Like so many people, I so wanted Pounder to be that return to the late 80s and early 90s style of sonic thrash, but it’s actually not. For a start, the production is pretty lame and I sort of feel sorry for the combo as they charge through the usual murk. John Connelly is still spewing out that distinctive, almost restrained dry rasp, but I just hate songs where the lyrics naïvely try to evoke memories of times past. Forget it guys, just move on and blast us into oblivion rather than conform to trend, because as tracks go ‘Pounder’ is a rather run-of-the-mill thrash outcry which gallops relentlessly but does nothing to really get its hooks into you, suggesting the band has lost its barbs in favour of a rather half-arsed, through-the-motions feel. Or maybe that’s just me craving something I know I just cannot have anymore? Nevertheless, ‘Pounder’, as a track and an EP, is rather unremarkable.

‘The Blind Follow (a.k.a. Lies)’ follows as a mid-tempo chugger. It does what you’d expect from Nuclear Assault, the quartet hinting at the ferocity of those early EPs, but there’s also that sense of the band just putting out something in support of a tour – Connelly (vocals / guitar), Dan Lilker (bass), Glenn Evans (drums) and Erik Burke (guitar) lacking that conviction of decades gone by. ‘Lies’ is probably my favourite track of the four on offer however, bringing some nice chugging and gang-chants, but it’s still rather formulaic thrash metal.

Next up is the brief stint known as ‘Analogue Man In A Digital World’ (I know the feeling guys!); it’s a brisk catchy number which is over in a flash, but does make its mark, even if does sound like an inferior take on D.R.I.

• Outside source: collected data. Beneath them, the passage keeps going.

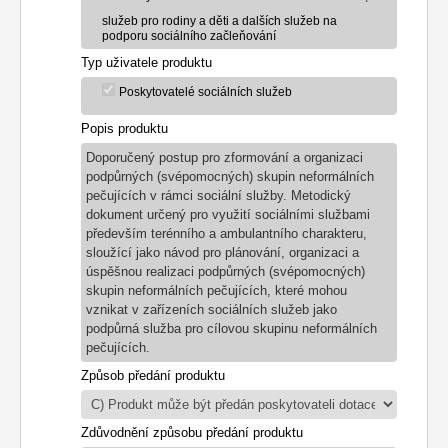
služeb pro rodiny a děti a dalších služeb na
podporu sociálního začleňování
Typ uživatele produktu
Poskytovatelé sociálních služeb
Popis produktu
Doporučený postup pro zformování a organizaci
podpůrných (svépomocných) skupin neformálních
pečujících v rámci sociální služby. Metodický
dokument určený pro využití sociálními službami
především terénního a ambulantního charakteru,
sloužící jako návod pro plánování, organizaci a
úspěšnou realizaci podpůrných (svépomocných)
skupin neformálních pečujících, které mohou
vznikat v zařízeních sociálních služeb jako
podpůrná služba pro cílovou skupinu neformálních
pečujících.
Způsob předání produktu
Zdůvodnění způsobu předání produktu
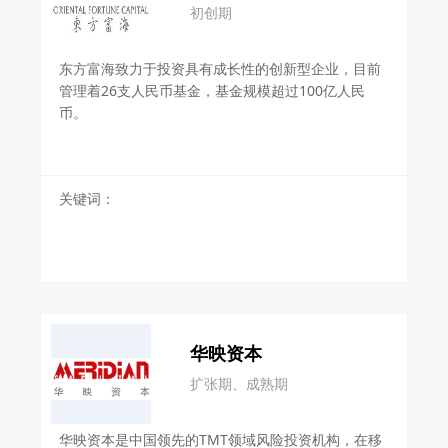
初创期
东方富海致力于投资具有成长性的创新型企业，目前
管理着26支人民币基金，基金规模超过100亿人民
币。
关键词：
华映资本
扩张期、成熟期
华映资本是中国领先的TMT领域风险投资机构，在移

The last cut on offer is the slightly unusual ‘Died In Your Arms’, which begins with an accessible crunch with hissing cymbals and Lilker’s juddering bass, but Connelly’s vocals do leave a lot to be desired – his watery tones hinting at Dead Kennedy’s Jello Biafra before finally giving away to his more recognisable rasp. However, it is Nuclear Assault showing diversity and range. ‘Died In Your Arms’ is probably the most memorable moment on the record, but it’s not the sort of EP that’ll have me running rampant through the streets as old Nuclear Assault did.

Now, I don’t know if this is the last stand of New York City’s finest thrashers in terms of recorded material, but as a parting shot it’s certainly an improvement on Third World Genocide (then again, it couldn’t have been any worse!), although it is not the encore I would have hoped for. The 80s heyday of these guys now seems a long distant memory… I just wish I could have had my ears pounded for one last time.